= Work instruction =
Work out how many lines in the data hold the string "patch". Reply with only that number.

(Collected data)
◆ ◆ ◆

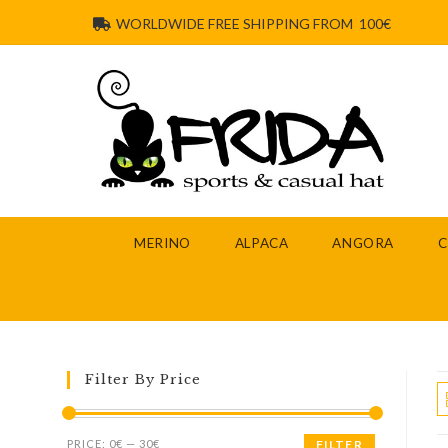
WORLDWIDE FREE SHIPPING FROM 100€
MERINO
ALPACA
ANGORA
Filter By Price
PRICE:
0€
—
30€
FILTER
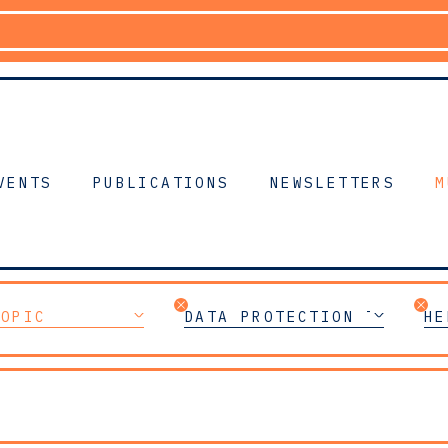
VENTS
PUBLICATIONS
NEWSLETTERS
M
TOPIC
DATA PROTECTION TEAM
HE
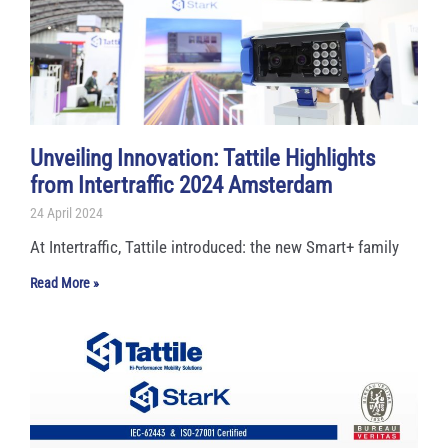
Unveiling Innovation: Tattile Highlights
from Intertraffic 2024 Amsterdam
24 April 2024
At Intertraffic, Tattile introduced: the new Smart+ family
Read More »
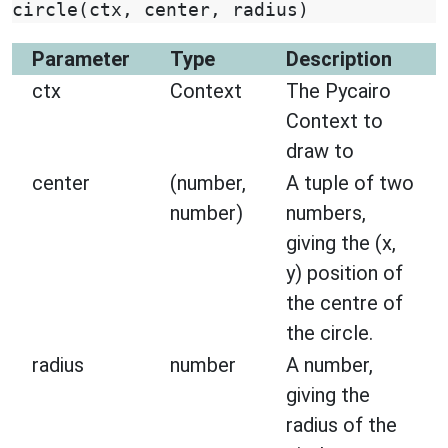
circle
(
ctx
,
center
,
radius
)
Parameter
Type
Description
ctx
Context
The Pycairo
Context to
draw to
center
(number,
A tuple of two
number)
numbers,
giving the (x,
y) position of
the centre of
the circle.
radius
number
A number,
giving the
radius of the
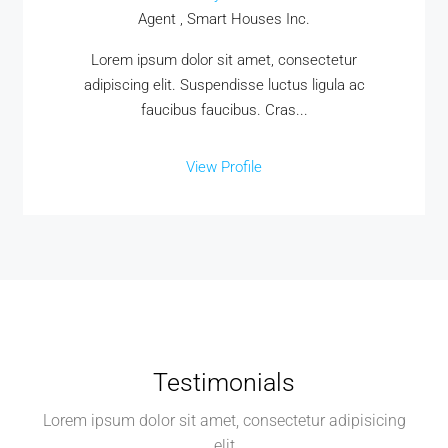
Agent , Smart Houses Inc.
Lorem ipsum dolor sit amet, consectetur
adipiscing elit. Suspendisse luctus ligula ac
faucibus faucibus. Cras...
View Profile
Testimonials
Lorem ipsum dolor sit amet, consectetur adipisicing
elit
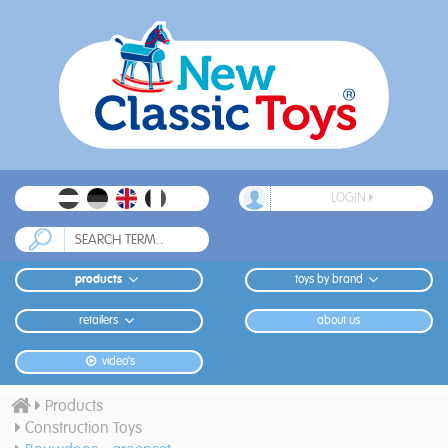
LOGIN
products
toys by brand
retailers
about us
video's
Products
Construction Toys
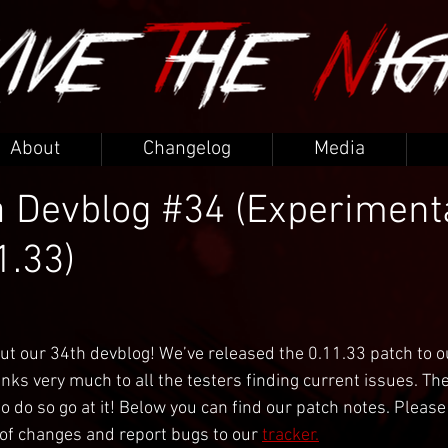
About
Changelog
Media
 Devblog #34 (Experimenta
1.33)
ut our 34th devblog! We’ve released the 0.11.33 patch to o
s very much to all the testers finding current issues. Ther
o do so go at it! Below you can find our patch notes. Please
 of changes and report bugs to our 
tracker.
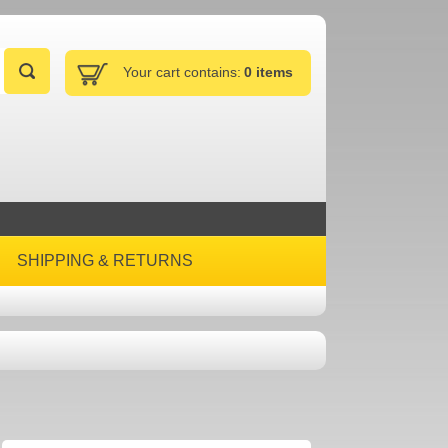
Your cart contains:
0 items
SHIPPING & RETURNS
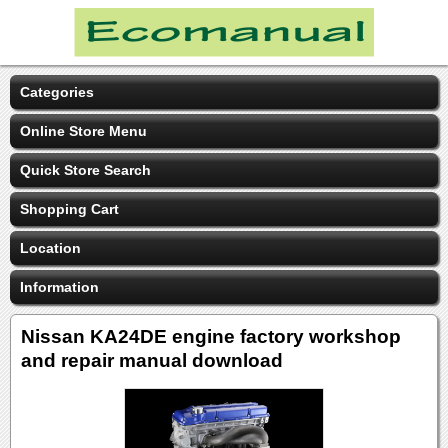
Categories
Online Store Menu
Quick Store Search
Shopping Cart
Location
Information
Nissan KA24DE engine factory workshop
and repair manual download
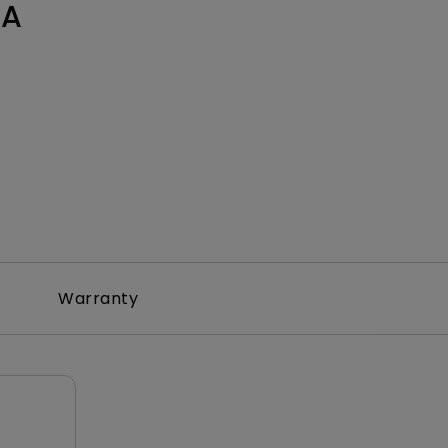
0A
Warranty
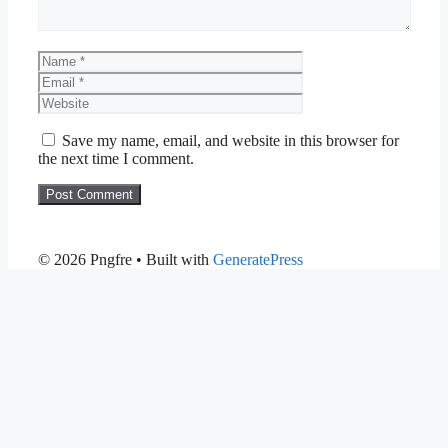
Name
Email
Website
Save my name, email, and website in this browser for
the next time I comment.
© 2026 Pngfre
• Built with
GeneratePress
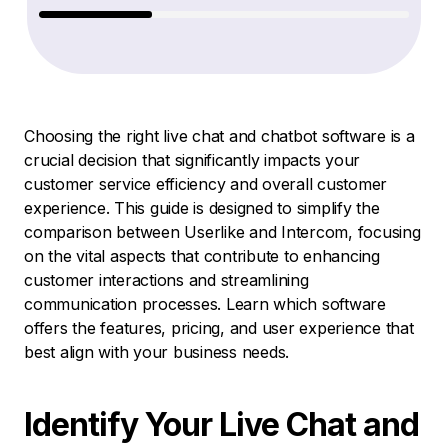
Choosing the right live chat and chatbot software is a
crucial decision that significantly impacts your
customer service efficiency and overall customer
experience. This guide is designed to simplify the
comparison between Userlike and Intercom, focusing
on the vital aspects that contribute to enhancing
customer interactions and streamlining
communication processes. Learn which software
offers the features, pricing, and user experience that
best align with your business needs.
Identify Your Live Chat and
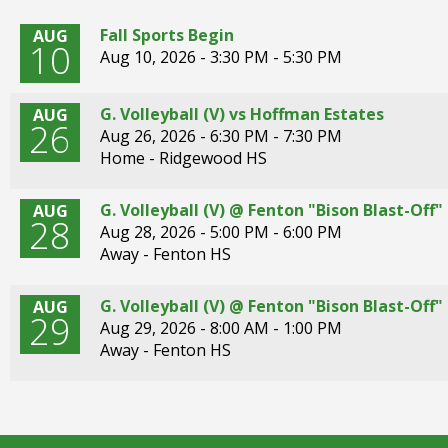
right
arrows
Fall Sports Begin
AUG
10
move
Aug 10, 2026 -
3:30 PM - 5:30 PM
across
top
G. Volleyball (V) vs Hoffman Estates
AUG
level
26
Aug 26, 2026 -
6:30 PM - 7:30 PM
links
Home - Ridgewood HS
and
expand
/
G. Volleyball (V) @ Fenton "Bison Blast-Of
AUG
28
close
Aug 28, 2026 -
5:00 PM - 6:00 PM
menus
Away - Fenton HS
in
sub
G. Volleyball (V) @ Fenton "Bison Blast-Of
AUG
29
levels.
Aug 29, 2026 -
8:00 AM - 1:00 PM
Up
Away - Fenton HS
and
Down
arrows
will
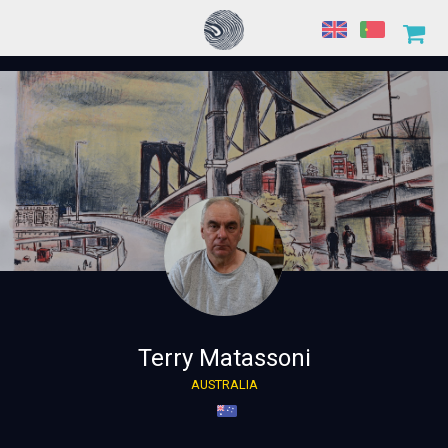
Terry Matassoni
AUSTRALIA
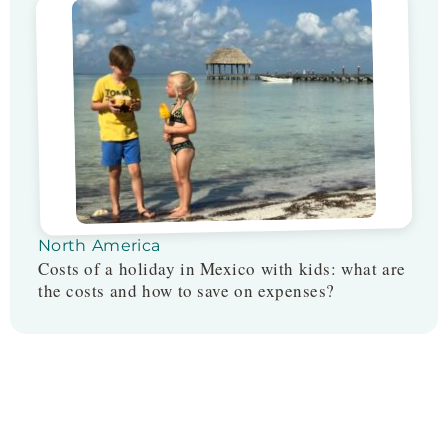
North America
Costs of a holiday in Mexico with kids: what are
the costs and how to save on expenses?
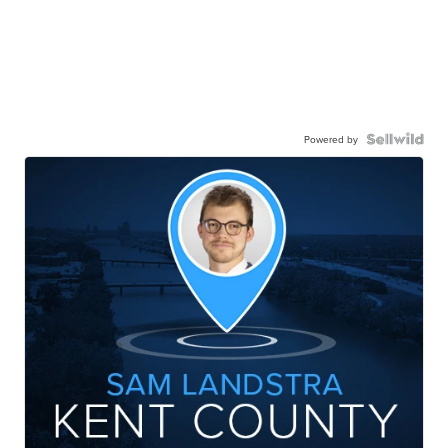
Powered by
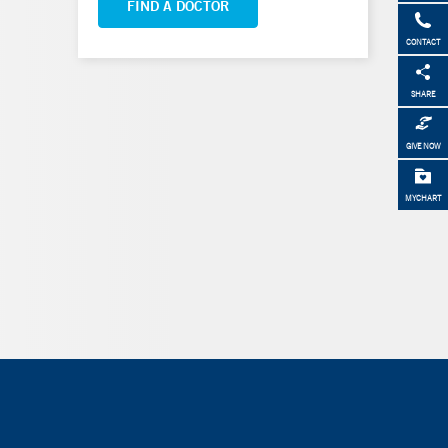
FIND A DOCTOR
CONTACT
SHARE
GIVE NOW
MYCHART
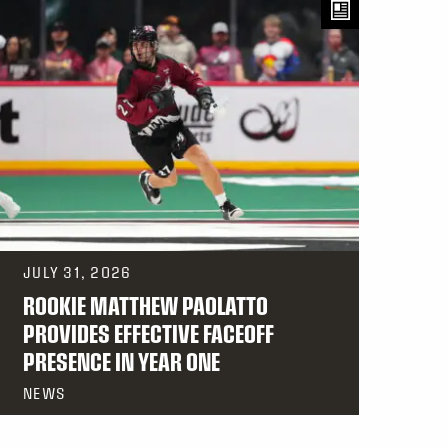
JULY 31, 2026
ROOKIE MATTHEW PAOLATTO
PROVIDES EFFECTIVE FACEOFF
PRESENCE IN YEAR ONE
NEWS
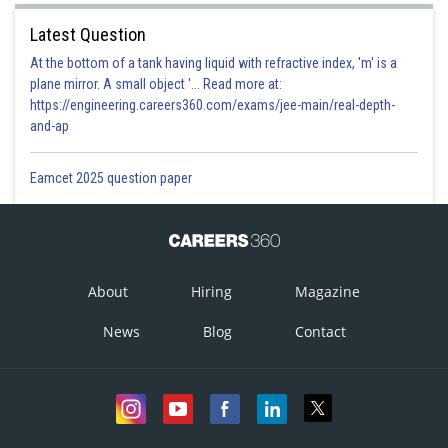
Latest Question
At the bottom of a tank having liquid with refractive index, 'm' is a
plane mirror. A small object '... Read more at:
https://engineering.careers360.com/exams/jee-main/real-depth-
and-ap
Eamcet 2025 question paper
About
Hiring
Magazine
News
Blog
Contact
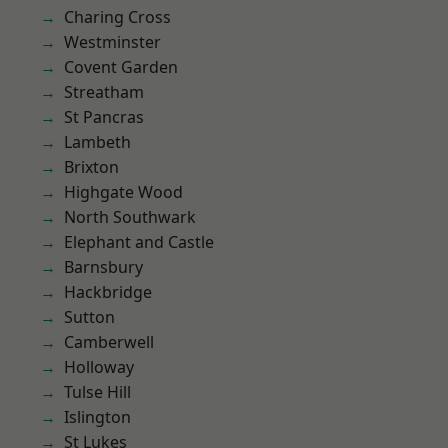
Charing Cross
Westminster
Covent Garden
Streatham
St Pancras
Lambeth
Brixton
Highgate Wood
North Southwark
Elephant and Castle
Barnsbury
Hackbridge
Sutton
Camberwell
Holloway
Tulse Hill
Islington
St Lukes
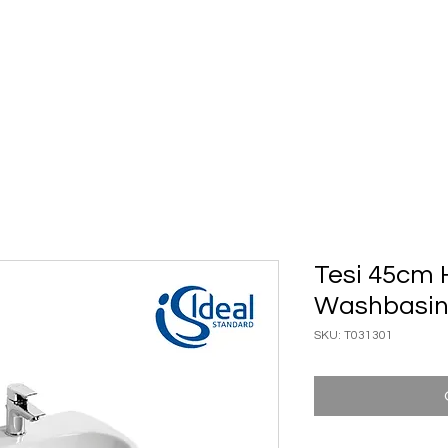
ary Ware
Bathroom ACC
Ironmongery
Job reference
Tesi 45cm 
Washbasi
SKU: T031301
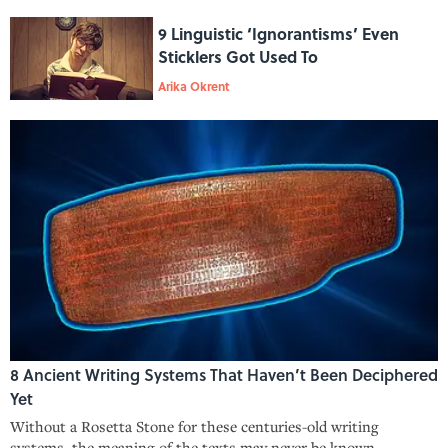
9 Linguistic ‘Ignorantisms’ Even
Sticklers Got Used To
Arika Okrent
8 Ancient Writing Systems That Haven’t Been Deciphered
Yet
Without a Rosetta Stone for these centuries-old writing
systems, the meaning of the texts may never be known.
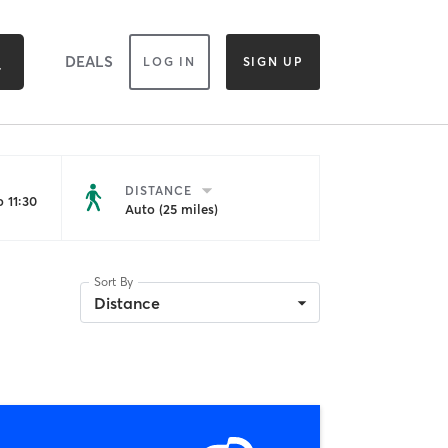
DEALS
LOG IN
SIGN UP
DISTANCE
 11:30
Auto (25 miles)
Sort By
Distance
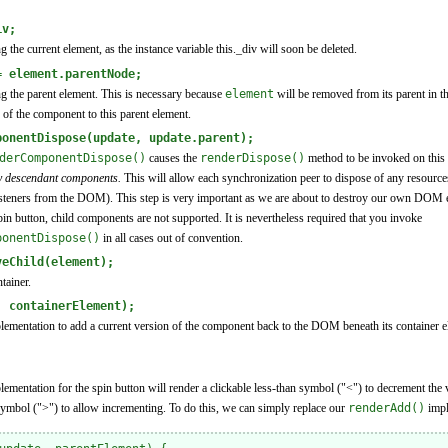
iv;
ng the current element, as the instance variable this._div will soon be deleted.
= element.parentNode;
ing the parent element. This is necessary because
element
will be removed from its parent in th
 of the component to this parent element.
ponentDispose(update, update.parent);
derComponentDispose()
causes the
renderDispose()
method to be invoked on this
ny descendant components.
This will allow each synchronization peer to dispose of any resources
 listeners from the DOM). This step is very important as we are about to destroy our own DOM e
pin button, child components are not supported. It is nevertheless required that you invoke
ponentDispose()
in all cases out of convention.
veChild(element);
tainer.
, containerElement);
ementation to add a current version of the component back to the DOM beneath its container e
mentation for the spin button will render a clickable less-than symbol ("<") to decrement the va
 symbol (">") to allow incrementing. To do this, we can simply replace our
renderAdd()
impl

◆ ◆ ◆

= Response to the exercise =
2